Monday, May 14, 2012

5/12-5/13 - Weekend off!


We were very fortunate to have this whole weekend off – our outreach got canceled on Saturday and no one leaves Accra for longer-distance outreaches this week, so Sunday was free too! Saturday morning involved our first taxi ride. We decided to go to the central market in Accra to explore the city a little more. We had a group of 6. I was hoping we could go “Cameroon style” (fit as many people in the cab as possible)…but the cab driver in our first cab was not playing that game, so we split into 2 cabs. My cab was me, Matt, and Laura and we made it to the central market after a long, hot, traffic-filled 45 minute cab ride. We looked around for the others for a short while, but gave up after about 10 minutes and just walked around on our own.

The central market was two things: hot and crowded – crowded not just with many people, but with many things. There was stuff everywhere – mostly cheaply made shoes, trinkets, clothes, and kitchen utensils, but also local “fresh” foods (“Fresh” in quotations because most of it was effectively cooking under the blazing equatorial sun). The fish stench was especially pungent. After a couple hours in the market, we headed back to the guest house to get break from the heat in some air conditioning. Upon arriving, we discovered that the rest of our group never made it to the market, but were stuck in cabs for 2 hours trying to just get to the market, before giving up and heading home.

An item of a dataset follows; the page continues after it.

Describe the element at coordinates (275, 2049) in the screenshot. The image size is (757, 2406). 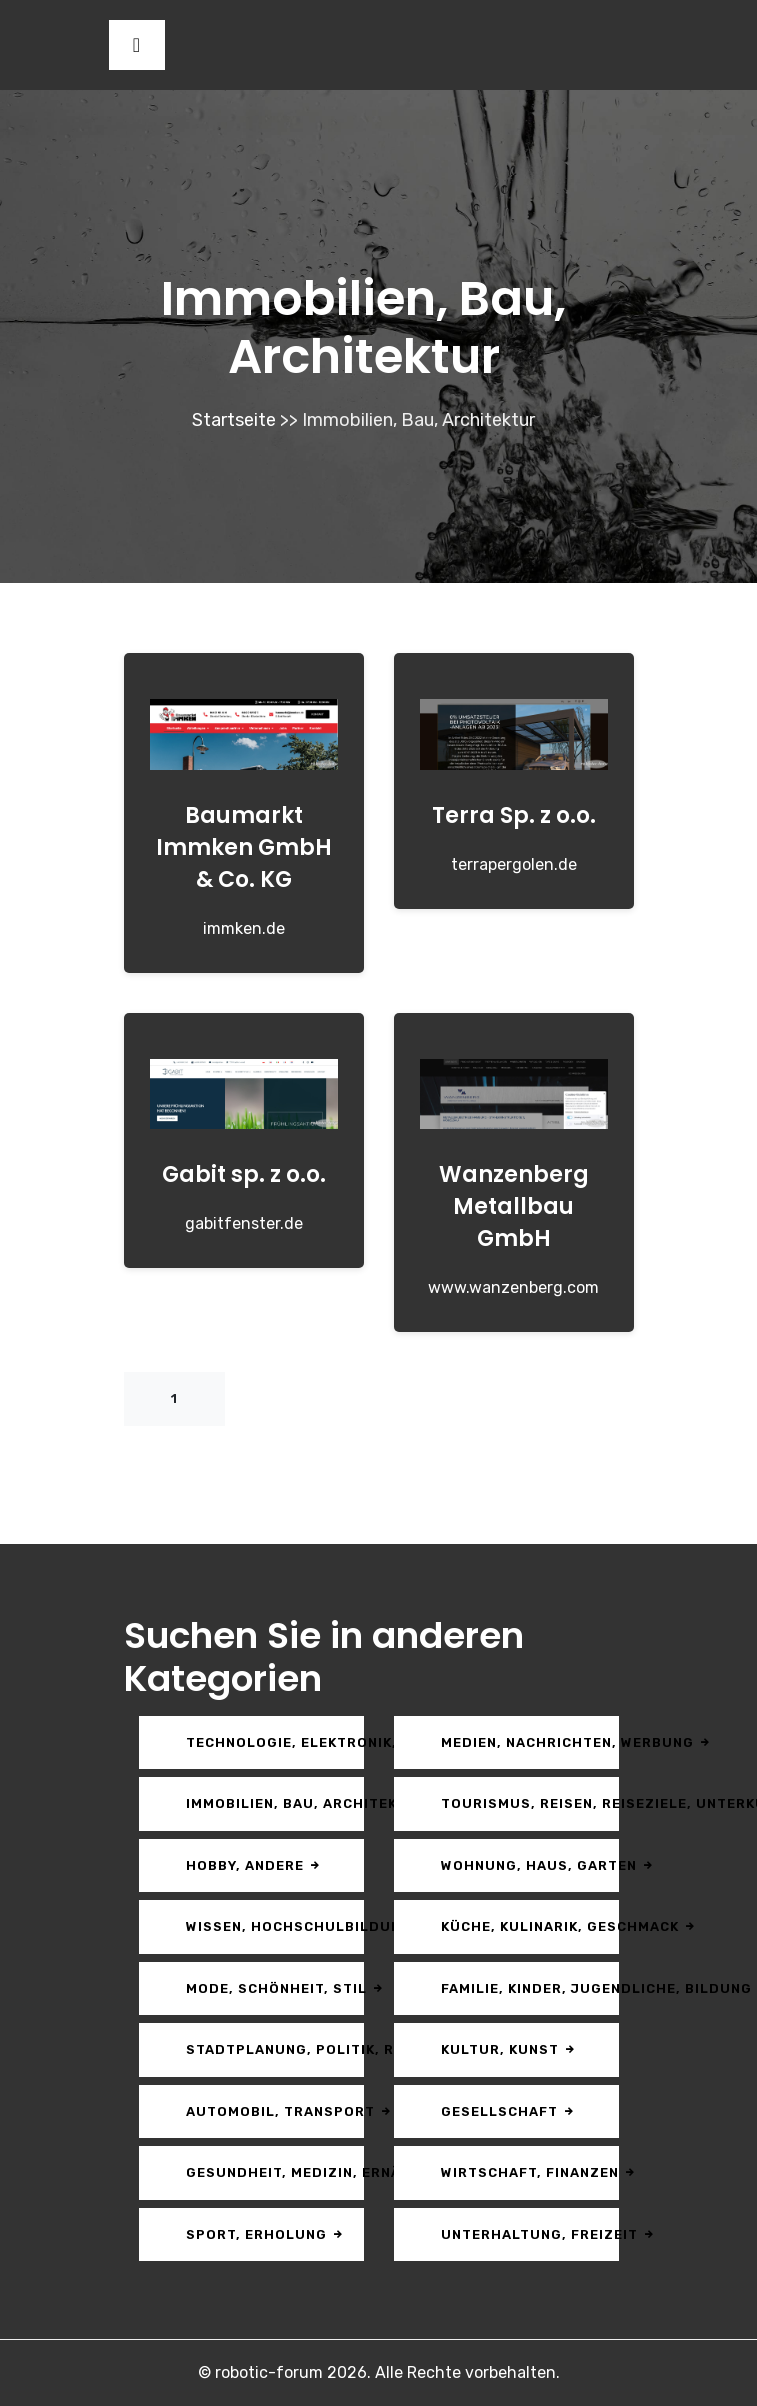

Sunday was much more eventful. We all took a 3 hour van ride to Cape Coast. Our first stop was Kakum National Park, which is referred to as a rainforest, although it technically is somewhere between a moist evergreen forest and a semi-deciduous forest. We took a short hike through the forest and then went walking through the canopy on rope bridges! It was absolutely beautiful and full of tons of greenery all around.

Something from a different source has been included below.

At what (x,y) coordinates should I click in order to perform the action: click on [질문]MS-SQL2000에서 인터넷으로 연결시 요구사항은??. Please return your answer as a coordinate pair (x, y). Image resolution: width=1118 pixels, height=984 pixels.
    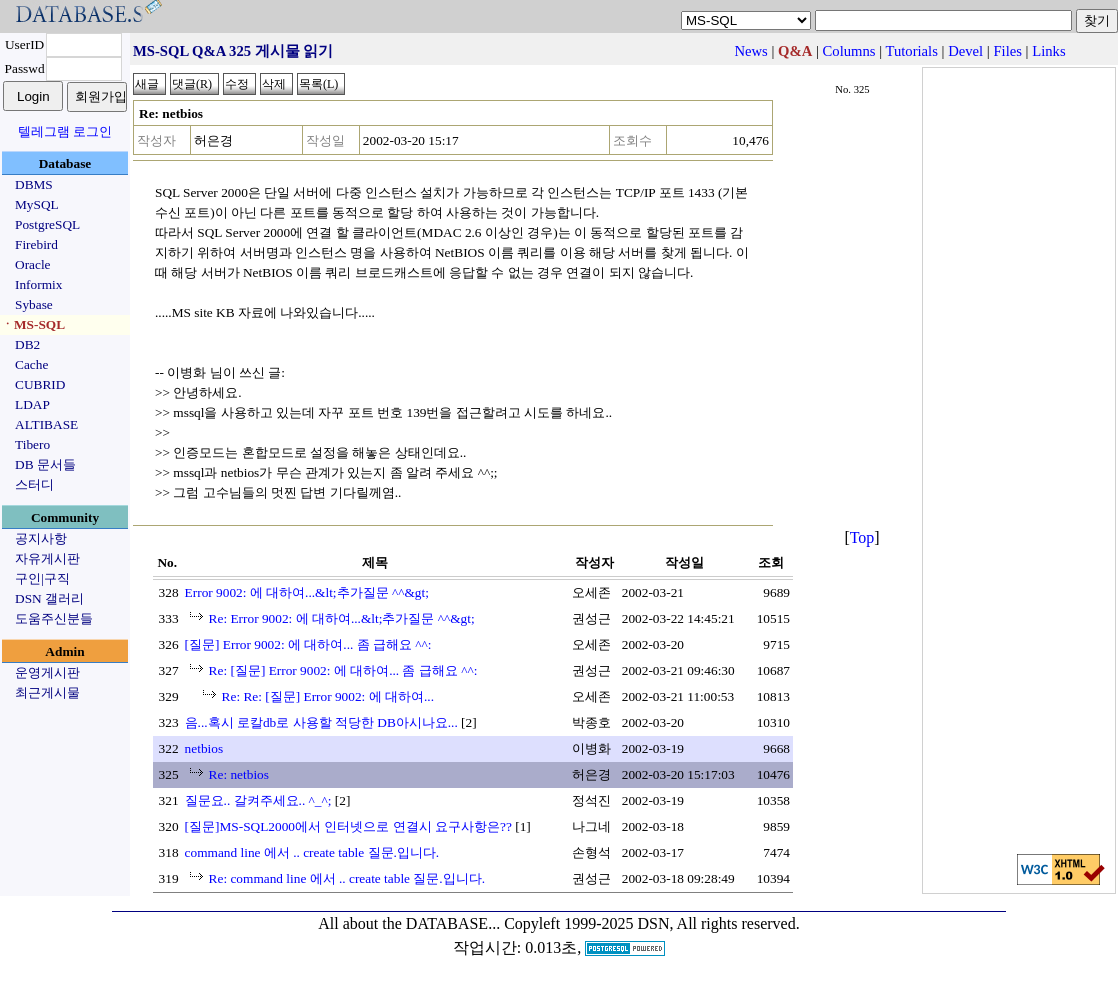
    Looking at the image, I should click on (348, 826).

We stopped for lunch at a hotel that had a restaurant on an island in the center of a pond and the pond was full of…crocodiles. Some of us took turns touching the crocodiles…their skin is much softer than I was expecting. We finished the day at the Cape Coast slave castle. Cape Coast was one of the largest pick-up points during the slave trade and the castle is where slave traders stayed (while the slaves stayed in the dungeons below the castle). It’s crazy to think that the castle is about as old as our entire country and was also really devastating to hear about the horrible lives the men and women who lived in the dungeons – and life didn’t get much better once they left. Cape Coast was a really friendly, vibrant beach town so the castle was really juxtaposed in its place there.